NEW YORK: Ahead of the Black Friday holiday shopping season kickoff, the U.S. Marshals Service is auctioning off high-end bottles of wine seized from a convicted wine counterfeiter.
Despite coming from the wine cellar of Rudy Kurniawan — formerly one of the most prominent dealers of rare wines in the United States before he was convicted of an elaborate counterfeit scheme — the more than 4,700 bottles of wine up for sale have been deemed authentic.
Starting bids for the wines seized from the wine connoisseur range from $13,500 for a 2002 1.5 liter bottle of Romanée Conti from the vineyards of Domaine de la Romanee-Conti, Burgundy’s best-known wine producer, to $75 for 12 bottles of Liberty Bay Cellars Merlot.

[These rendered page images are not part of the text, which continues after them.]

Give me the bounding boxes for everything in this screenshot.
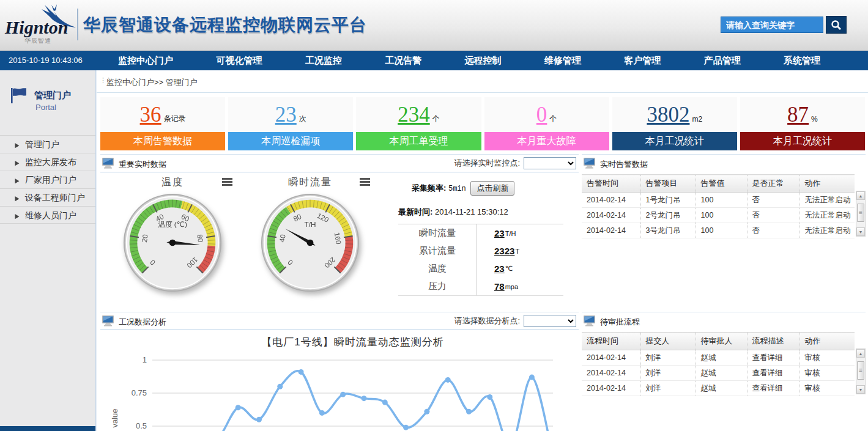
table-scrollbar[interactable]: ▲ ▼ <box>856 348 866 394</box>
latest-time-value: 2014-11-21 15:30:12 <box>435 207 508 216</box>
metric-value-cell: 23T/H <box>477 224 563 242</box>
table-cell: 2014-02-14 <box>582 223 640 238</box>
stat-card-value[interactable]: 3802 <box>647 104 689 125</box>
app-root: Hignton 华辰智通 华辰智通设备远程监控物联网云平台 2015-10-19… <box>0 0 868 431</box>
table-cell: 2014-02-14 <box>582 366 640 381</box>
sidebar-item-3[interactable]: ▶设备工程师门户 <box>0 188 95 206</box>
scroll-down-button[interactable]: ▼ <box>856 227 865 236</box>
stat-card-value[interactable]: 0 <box>536 104 547 125</box>
metric-value[interactable]: 23 <box>494 228 505 238</box>
table-cell: 2号龙门吊 <box>640 208 696 223</box>
chart-menu-icon[interactable] <box>222 178 232 187</box>
triangle-right-icon: ▶ <box>15 172 19 191</box>
metric-value-cell: 2323T <box>477 242 563 260</box>
metric-value[interactable]: 23 <box>494 263 505 274</box>
nav-item-6[interactable]: 客户管理 <box>618 51 667 70</box>
nav-item-8[interactable]: 系统管理 <box>777 51 826 70</box>
stat-card-value[interactable]: 87 <box>787 104 809 125</box>
table-cell: 查看详细 <box>747 350 799 366</box>
stat-card-1: 23次本周巡检漏项 <box>228 97 353 150</box>
stat-card-value[interactable]: 36 <box>140 104 161 125</box>
table-cell: 否 <box>747 208 799 223</box>
table-row[interactable]: 2014-02-14刘洋赵城查看详细审核 <box>582 366 855 381</box>
table-cell: 2014-02-14 <box>582 381 640 396</box>
line-chart-area: 【电厂1号线】瞬时流量动态监测分析 10.750.5value <box>100 331 579 431</box>
svg-text:1: 1 <box>143 355 147 364</box>
table-row[interactable]: 2014-02-141号龙门吊100否无法正常启动 <box>582 193 855 208</box>
table-cell: 否 <box>747 193 799 208</box>
analysis-point-select[interactable] <box>524 315 576 327</box>
search-button[interactable] <box>826 16 847 34</box>
nav-item-3[interactable]: 工况告警 <box>379 51 428 70</box>
metric-unit: ℃ <box>505 265 513 273</box>
sidebar-item-label: 监控大屏发布 <box>25 157 76 167</box>
metric-value[interactable]: 2323 <box>494 246 514 256</box>
table-row[interactable]: 2014-02-143号龙门吊100否无法正常启动 <box>582 223 855 238</box>
line-chart-title: 【电厂1号线】瞬时流量动态监测分析 <box>152 335 553 349</box>
topbar: Hignton 华辰智通 华辰智通设备远程监控物联网云平台 <box>0 0 868 51</box>
refresh-button[interactable]: 点击刷新 <box>470 181 514 196</box>
table-row[interactable]: 2014-02-14刘洋赵城查看详细审核 <box>582 381 855 396</box>
column-header: 流程时间 <box>582 333 640 350</box>
metric-row: 累计流量2323T <box>398 242 563 260</box>
metrics-table: 瞬时流量23T/H累计流量2323T温度23℃压力78mpa <box>398 224 563 296</box>
metric-value[interactable]: 78 <box>494 281 505 292</box>
panel-title: 重要实时数据 <box>119 159 166 170</box>
metric-row: 温度23℃ <box>398 260 563 278</box>
stat-card-number-area: 234个 <box>356 97 481 132</box>
sidebar-item-0[interactable]: ▶管理门户 <box>0 135 95 153</box>
table-cell: 无法正常启动 <box>799 193 855 208</box>
panel-title: 工况数据分析 <box>119 317 166 328</box>
sidebar-item-4[interactable]: ▶维修人员门户 <box>0 206 95 224</box>
nav-item-7[interactable]: 产品管理 <box>698 51 747 70</box>
metric-unit: T <box>515 248 519 255</box>
metric-unit: mpa <box>505 283 518 290</box>
stat-card-2: 234个本周工单受理 <box>356 97 481 150</box>
scroll-up-button[interactable]: ▲ <box>856 349 865 358</box>
chart-menu-icon[interactable] <box>360 178 370 187</box>
table-cell: 100 <box>696 208 747 223</box>
stat-card-number-area: 23次 <box>228 97 353 132</box>
scroll-thumb[interactable] <box>857 204 864 222</box>
table-row[interactable]: 2014-02-142号龙门吊100否无法正常启动 <box>582 208 855 223</box>
svg-text:0.5: 0.5 <box>136 421 147 430</box>
table-cell: 否 <box>747 223 799 238</box>
column-header: 动作 <box>799 333 855 350</box>
table-cell: 2014-02-14 <box>582 350 640 366</box>
svg-text:0.75: 0.75 <box>132 388 147 397</box>
column-header: 待审批人 <box>696 333 747 350</box>
table-cell: 无法正常启动 <box>799 223 855 238</box>
scroll-thumb[interactable] <box>857 361 864 380</box>
sidebar-item-2[interactable]: ▶厂家用户门户 <box>0 171 95 188</box>
table-cell: 刘洋 <box>640 381 696 396</box>
alarm-panel-header: 实时告警数据 <box>582 154 866 172</box>
nav-item-0[interactable]: 监控中心门户 <box>112 51 179 70</box>
portal-subtitle: Portal <box>35 103 56 112</box>
table-scrollbar[interactable]: ▲ ▼ <box>856 191 866 237</box>
realtime-info-panel: 采集频率: 5min 点击刷新 最新时间: 2014-11-21 15:30:1… <box>398 181 572 296</box>
stat-card-unit: % <box>811 115 818 123</box>
scroll-down-button[interactable]: ▼ <box>856 385 865 394</box>
nav-item-2[interactable]: 工况监控 <box>299 51 348 70</box>
nav-item-5[interactable]: 维修管理 <box>538 51 587 70</box>
monitor-icon <box>583 315 596 329</box>
panel-title: 待审批流程 <box>600 317 640 328</box>
nav-items: 监控中心门户可视化管理工况监控工况告警远程控制维修管理客户管理产品管理系统管理 <box>112 51 826 70</box>
collect-frequency-row: 采集频率: 5min 点击刷新 <box>412 181 572 196</box>
table-row[interactable]: 2014-02-14刘洋赵城查看详细审核 <box>582 350 855 366</box>
table-cell: 赵城 <box>696 381 747 396</box>
sidebar-item-label: 设备工程师门户 <box>25 193 85 202</box>
sidebar-item-label: 维修人员门户 <box>25 210 76 220</box>
stat-card-value[interactable]: 234 <box>398 104 430 125</box>
table-cell: 100 <box>696 223 747 238</box>
nav-item-1[interactable]: 可视化管理 <box>210 51 268 70</box>
navbar: 2015-10-19 10:43:06 监控中心门户可视化管理工况监控工况告警远… <box>0 51 868 70</box>
search-input[interactable] <box>721 17 823 33</box>
nav-item-4[interactable]: 远程控制 <box>459 51 508 70</box>
monitor-point-select[interactable] <box>524 157 576 169</box>
svg-text:40: 40 <box>278 234 287 243</box>
sidebar-item-1[interactable]: ▶监控大屏发布 <box>0 153 95 171</box>
stat-card-value[interactable]: 23 <box>275 104 297 125</box>
stat-card-4: 3802m2本月工况统计 <box>612 97 737 150</box>
scroll-up-button[interactable]: ▲ <box>856 191 865 200</box>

Most of the authentic wines were likely to be used as part of Kurniawan’s scheme, according to prosecutors who handed the case. Kurniawan mixed lower-priced wines so they would mimic the taste of rare and far more expensive wines and poured the blends into old bottles with forged vintage labels for sale at premium prices.
The 39-year-old was busted in 2012 when authorities raided his Arcadia, California home and wine storage facility and uncovered his wine-making laboratory. He was sentenced to 10 years in prison in 2014 for his fraudulent business and ordered to pay more than $28 million in restitution to victims swindled by the scheme.